Regia di Quentin Dupieux vedi scheda film
Incipit notevole per un film folle e genialoide; una pazzia alla Troma, nonché esordio cinefilo di quel terribile d'un Quentin (nome che cinematograficamente da tempo è garanzia di genialate) Dupieux che saprà sorprenderci un paio d'anni dopo con l’ irresistibile nonsense e humor nero presente nel successivo fantastico “Wrong”, visto a Torino all’ultimo TFF.
Cinque/dieci fantastici minuti in cui la regia sceglie di aprire il suo occhio malizioso su una zona brulla e desertica che comunica desolazione e isolamento, ove tra un cespuglio e l’altro figurano, disposte a casaccio come per rendere possibile uno slalom bizzarro e geograficamente fuori luogo, alcune sedie fragili e friabili come biscotti. Una macchina della polizia sopraggiunge facendo scempio degli incongrui oggetti d’arredamento, finché da essa scende (ma dal bagagliaio!'!) un poliziotto dall’aria severa, serio e motivato, che sembra uscito dall'ultima bizzarria letteraria di Stephen King. L’uomo, occhio fisso sulla camera, serio e determinato, ci fa riflettere su come in svariate pellicole famose e pluripremiate siano infarcite di dettagli francamente inspiegabili e senza “alcuna ragione specifica” (tra le altre cita Et - perché l'estraterrestre è marrone?, Il Pianista, e ancora Non aprite quella porta, poi Love Story, JFK, PERCHE' PERCHE' PERCHE'.....tutti perché uno più folle dell'altro, che tra l'altro lasciano intendere allo spettatore che nel migliore dei casi l'uomo si sia fatto dei crucci inutili, mentre in altri casi non abbia proprio capito nulla della trama del film). "Aucune raison" è la sua laconica conclusione in tutti i casi: non c'è nessuna spiegazione plausibile. E ciò - è intuibile già da quel momento - non è che un bizzarro, divertente ed insolito modo di mettere le mani avanti su ciò che caratterizzerà la pellicola in questa sua storia folle di un serial killer piuttosto anomalo.
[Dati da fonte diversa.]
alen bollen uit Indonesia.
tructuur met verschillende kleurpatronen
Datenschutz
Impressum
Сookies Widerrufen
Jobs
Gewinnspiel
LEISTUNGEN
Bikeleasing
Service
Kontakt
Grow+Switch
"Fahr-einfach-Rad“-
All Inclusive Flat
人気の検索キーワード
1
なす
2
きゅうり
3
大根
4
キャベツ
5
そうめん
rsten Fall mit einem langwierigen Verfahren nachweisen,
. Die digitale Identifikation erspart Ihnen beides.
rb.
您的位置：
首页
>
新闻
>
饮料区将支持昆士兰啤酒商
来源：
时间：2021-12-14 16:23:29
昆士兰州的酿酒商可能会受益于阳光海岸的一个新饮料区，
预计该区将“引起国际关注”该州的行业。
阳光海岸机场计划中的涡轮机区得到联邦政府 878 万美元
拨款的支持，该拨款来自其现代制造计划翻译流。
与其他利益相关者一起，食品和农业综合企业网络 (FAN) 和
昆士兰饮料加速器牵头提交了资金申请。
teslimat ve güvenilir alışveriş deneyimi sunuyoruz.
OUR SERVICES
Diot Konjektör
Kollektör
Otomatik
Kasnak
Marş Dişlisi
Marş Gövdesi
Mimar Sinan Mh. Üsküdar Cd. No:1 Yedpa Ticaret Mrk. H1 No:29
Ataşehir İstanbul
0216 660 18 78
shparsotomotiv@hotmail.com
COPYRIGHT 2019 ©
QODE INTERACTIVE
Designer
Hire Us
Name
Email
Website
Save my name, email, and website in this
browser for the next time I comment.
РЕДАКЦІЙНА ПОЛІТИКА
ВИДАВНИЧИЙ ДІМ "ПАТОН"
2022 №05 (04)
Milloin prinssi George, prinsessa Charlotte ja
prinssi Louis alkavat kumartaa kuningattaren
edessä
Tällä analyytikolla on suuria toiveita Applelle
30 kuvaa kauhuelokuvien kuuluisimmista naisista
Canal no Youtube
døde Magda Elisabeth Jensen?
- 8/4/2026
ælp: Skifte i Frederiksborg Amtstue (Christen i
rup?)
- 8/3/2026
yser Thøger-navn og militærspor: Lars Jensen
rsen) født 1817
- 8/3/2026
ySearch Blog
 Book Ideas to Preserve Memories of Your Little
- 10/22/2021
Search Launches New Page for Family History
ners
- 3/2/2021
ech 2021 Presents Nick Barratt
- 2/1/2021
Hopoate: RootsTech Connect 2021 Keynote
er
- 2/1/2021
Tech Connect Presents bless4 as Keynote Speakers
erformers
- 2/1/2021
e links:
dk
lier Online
In effetti l’epopea di un pneumatico assassino che vive le sue prime esperienze da killer con l’indecisione e l’esaltazione di un cucciolo o un bambino alle sue prime esperienze di vita “autonoma” è, almeno a tratti, esilarante: un’esperienza che diviene sempre più inebriante per quella gomma (rubber appunto) d’automobile apparentemente qualunque, e che consente a quell'oggetto improvvisamente animato da una sete di sangue di causare, in poco tempo, una escalation di violenza che lo porterà a dar “vita” ad un vero e proprio massacro immotivato, ma irresistibilmente appagante.
Certo, per il regista giostrarsi sulle non particolarmente accentuate caratteristiche fisiche/morfologiche di un protagonista di suddette fattezze, la cui espressività può al massimo nascondersi tra le pieghe della scanalatura del battistrada (ma per certi anche celebri attori-cani tutto ciò costituirebbe già un notevole passo avanti!!), si tratta certamente di una sfida eccentrica, non facile, ma tutto sommato riuscita, grazie anche alla possibilità che il cineasta si concede di divagare e di ironizzare alla grande, per esempio con la presenza di una piccola folla di pubblico becero e teledipendente che, armato di binocoli, si gode la strage da una piedistallo privilegiato, come il coro di un teatro greco, servito per di più da un maggiordomo/guida scostante ma a suo modo geniale.
Insomma un opera prima curiosa, che deve essere vista e considerata in virtù di ciò che il regista svilupperà in seguito ed è già parzialmente possibile verificare nella sua notevole opera seconda "Wrong".